Web Scraping with Go (Colly Framework)

Learn web scraping with Go using the Colly framework. Covers installation, selectors, concurrency, and building production-ready scrapers.

Go is excellent for web scraping when you need speed and low resource usage. Colly is the most popular Go scraping framework, offering a clean API with built-in concurrency, rate limiting, and caching.

Installation

go mod init scraper
go get github.com/gocolly/colly/v2

Basic Scraper

package main

import (
    "fmt"
    "github.com/gocolly/colly/v2"
)

func main() {
    c := colly.NewCollector(
        colly.AllowedDomains("example.com"),
    )

    c.OnHTML("h1", func(e *colly.HTMLElement) {
        fmt.Println("Title:", e.Text)
    })

    c.OnHTML("a[href]", func(e *colly.HTMLElement) {
        link := e.Attr("href")
        fmt.Println("Link:", link)
    })

    c.OnRequest(func(r *colly.Request) {
        fmt.Println("Visiting:", r.URL.String())
    })

    c.Visit("https://example.com")
}

Scraping Product Data

package main

import (
    "encoding/json"
    "fmt"
    "github.com/gocolly/colly/v2"
    "os"
)

type Product struct {
    Name  string `json:"name"`
    Price string `json:"price"`
    URL   string `json:"url"`
}

func main() {
    var products []Product

    c := colly.NewCollector()

    c.OnHTML(".product-card", func(e *colly.HTMLElement) {
        product := Product{
            Name:  e.ChildText(".product-name"),
            Price: e.ChildText(".product-price"),
            URL:   e.ChildAttr("a", "href"),
        }
        products = append(products, product)
    })

    // Handle pagination
    c.OnHTML("a.next-page", func(e *colly.HTMLElement) {
        nextURL := e.Attr("href")
        e.Request.Visit(nextURL)
    })

    c.Visit("https://example.com/products")

    // Save results
    data, _ := json.MarshalIndent(products, "", "  ")
    os.WriteFile("products.json", data, 0644)
    fmt.Printf("Scraped %d products\n", len(products))
}

Concurrent Scraping with Rate Limiting

c := colly.NewCollector(
    colly.Async(true),
)

// Limit concurrency and add delays
c.Limit(&colly.LimitRule{
    DomainGlob:  "*",
    Parallelism: 5,
    Delay:       1 * time.Second,
    RandomDelay: 500 * time.Millisecond,
})

// Queue all URLs
for _, url := range urls {
    c.Visit(url)
}

c.Wait() // Wait for all async requests to complete

Using with ScraperAPI

Route requests through ScraperAPI for anti-bot bypass.

c := colly.NewCollector()

// Use ScraperAPI as a proxy
c.SetProxy("http://scraperapi:YOUR_SCRAPERAPI_KEY@proxy-server.scraperapi.com:8001")

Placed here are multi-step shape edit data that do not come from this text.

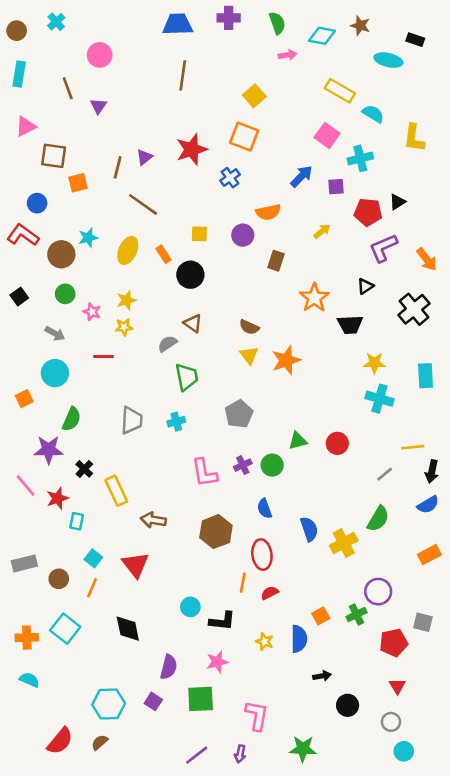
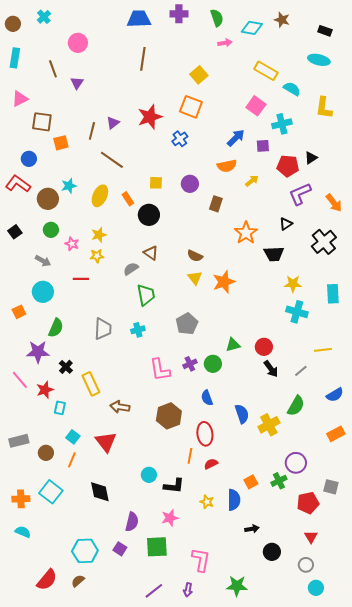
cyan ellipse: (388, 60) -> (319, 60), moved
orange semicircle: (268, 212) -> (227, 166), moved
black arrow: (432, 471) -> (271, 369), moved, turned -48

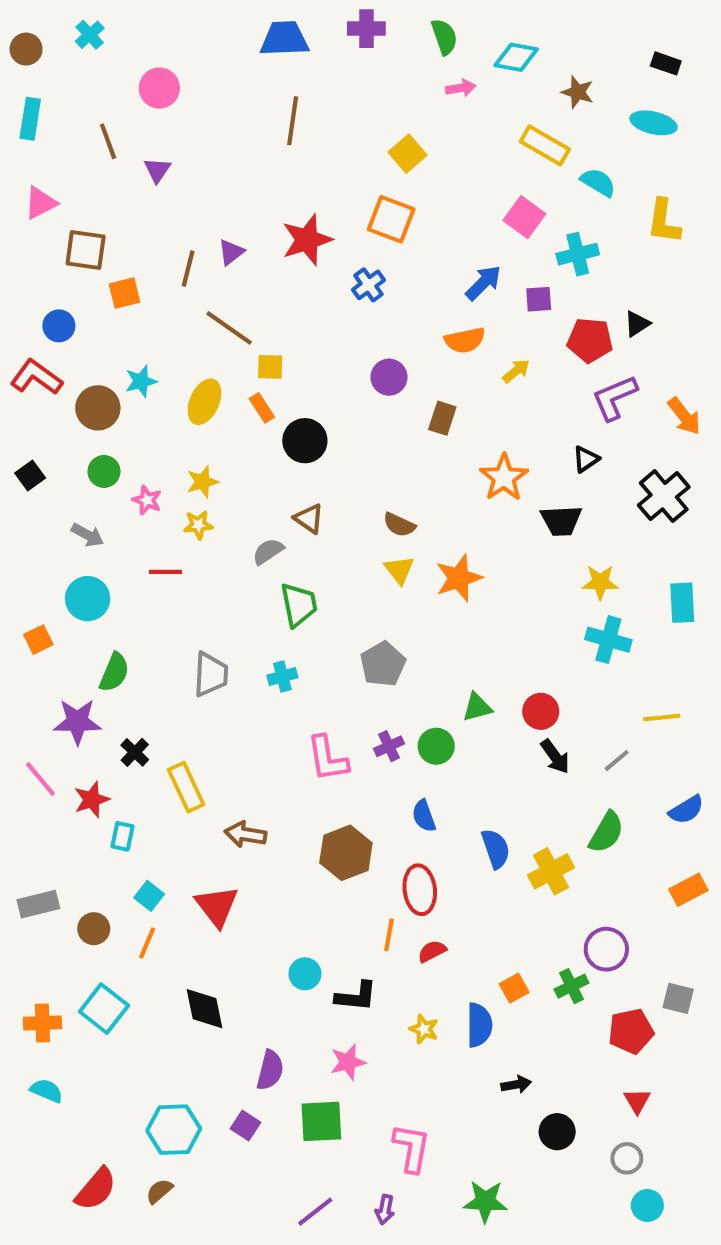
brown star: (282, 20) -> (578, 92), moved
yellow square: (156, 183) -> (270, 367), moved

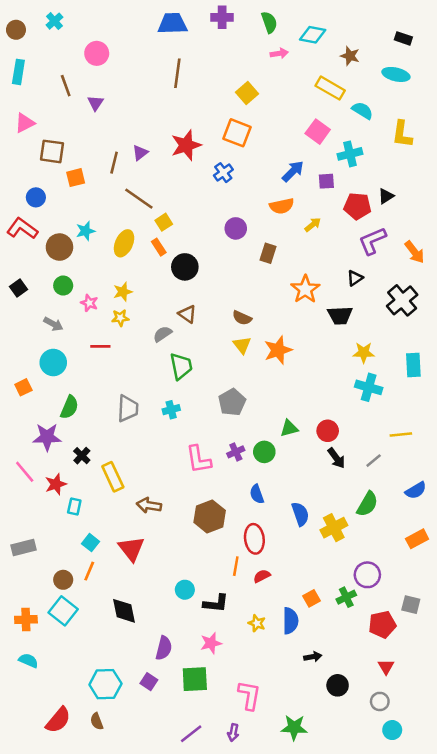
yellow square: (270, 367) -> (164, 222), turned -35
brown circle: (94, 929) -> (63, 580), moved
brown semicircle: (159, 1191) -> (97, 721), turned -70

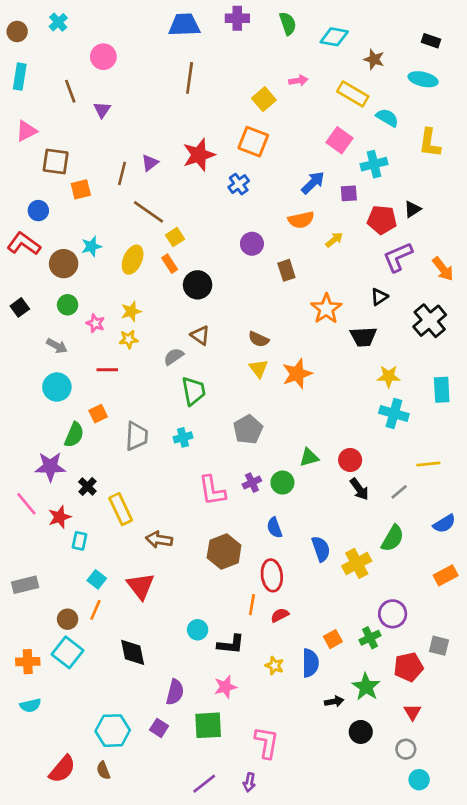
pink arrow: (279, 53) -> (298, 81), moved
brown rectangle: (268, 253) -> (286, 270), turned -36
orange square: (23, 387) -> (98, 414), moved
cyan semicircle: (28, 660) -> (30, 705), turned 144
green star: (294, 728) -> (366, 687), moved, turned 30

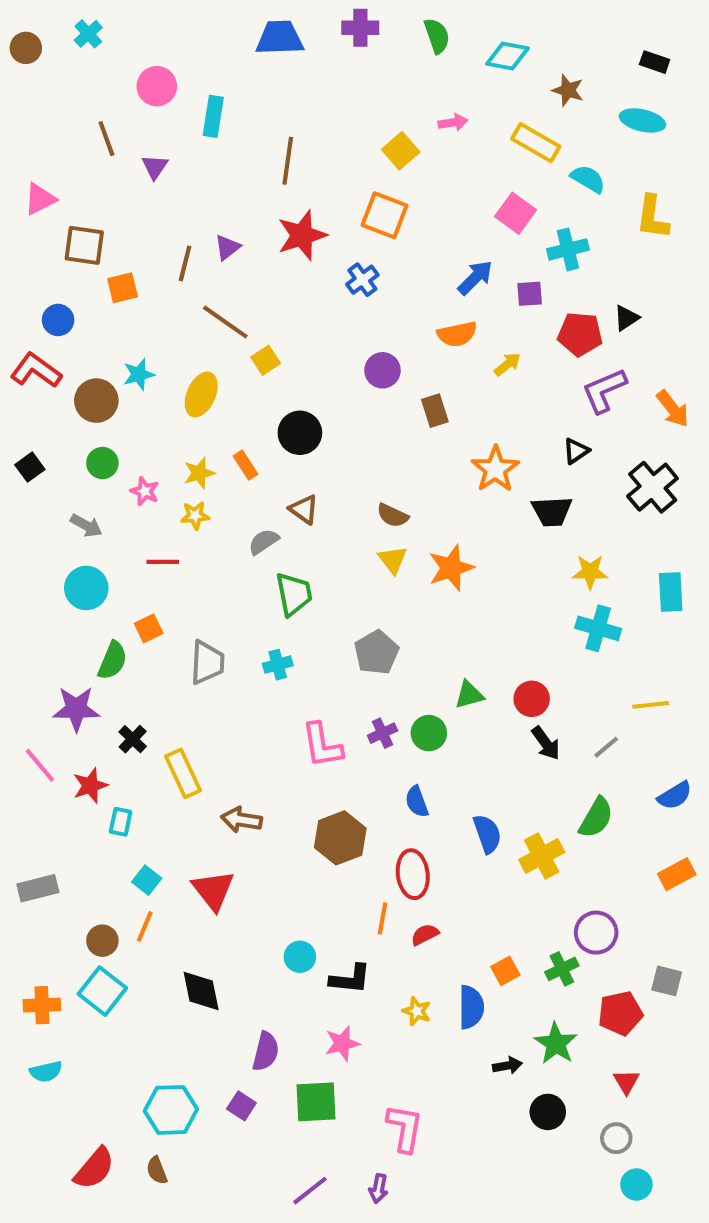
cyan rectangle: (20, 77) -> (213, 116), moved
brown line: (190, 78) -> (288, 161), moved
orange rectangle: (170, 264) -> (245, 465), moved

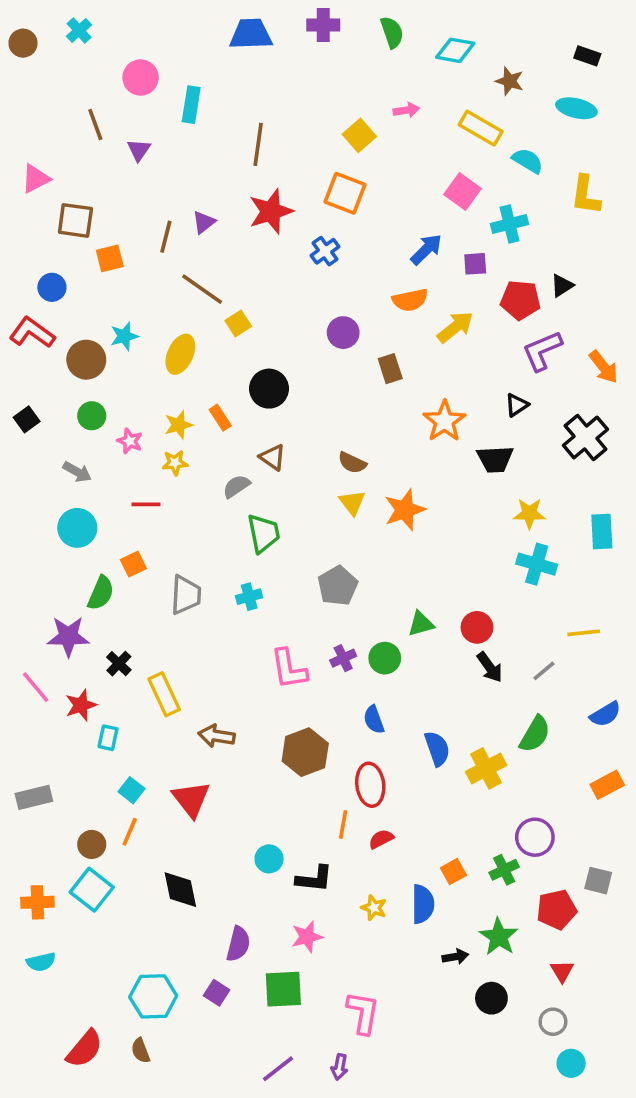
yellow arrow: (507, 364) -> (455, 327), size x1.5

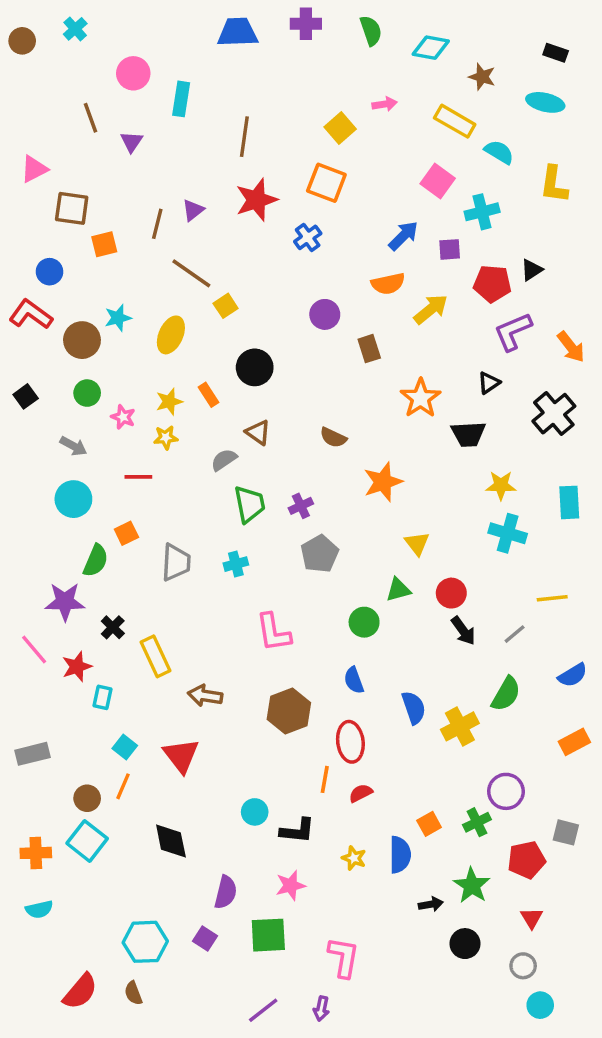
yellow triangle: (352, 503) -> (417, 544), moved
purple cross: (343, 658) -> (301, 506), moved

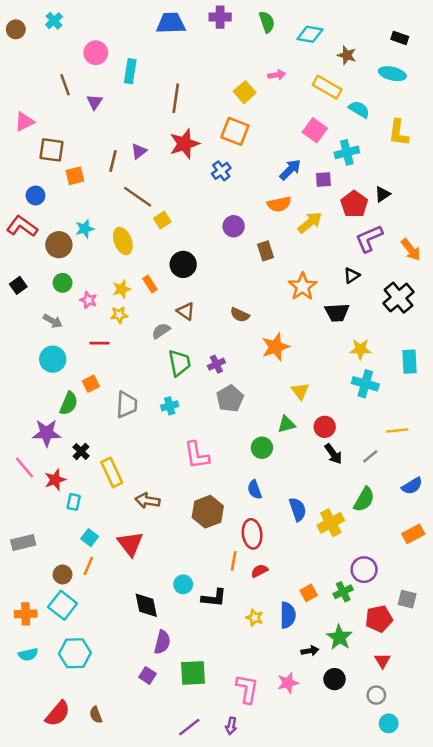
red pentagon: (492, 284) -> (354, 204), turned 30
yellow ellipse: (171, 335) -> (123, 241), turned -45
black diamond: (171, 841) -> (146, 605), moved
pink star: (291, 885) -> (288, 683), moved
cyan hexagon: (145, 942) -> (75, 653), moved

// Or modify the request URL
c.OnRequest(func(r *colly.Request) {
    originalURL := r.URL.String()
    apiURL := fmt.Sprintf(
        "http://api.scraperapi.com?api_key=%s&url=%s",
        "YOUR_SCRAPERAPI_KEY",
        url.QueryEscape(originalURL),
    )
    r.URL, _ = url.Parse(apiURL)
})

Error Handling and Retries

c.OnError(func(r *colly.Response, err error) {
    fmt.Printf("Error on %s: %v (status: %d)\n",
        r.Request.URL, err, r.StatusCode)

    // Retry on failure
    if r.StatusCode == 429 || r.StatusCode >= 500 {
        time.Sleep(5 * time.Second)
        r.Request.Retry()
    }
})

Why Choose Go for Scraping

Performance, Go processes responses 5-10x faster than Python for HTML parsing
Concurrency, Goroutines handle thousands of concurrent requests efficiently
Low memory, Go uses significantly less memory than Python or Node.js
Single binary, Deploy your scraper as a single compiled binary with no dependencies

Go with Colly is the best choice when you need high-throughput scraping with minimal resource usage. For projects where development speed matters more than runtime performance, Python remains easier.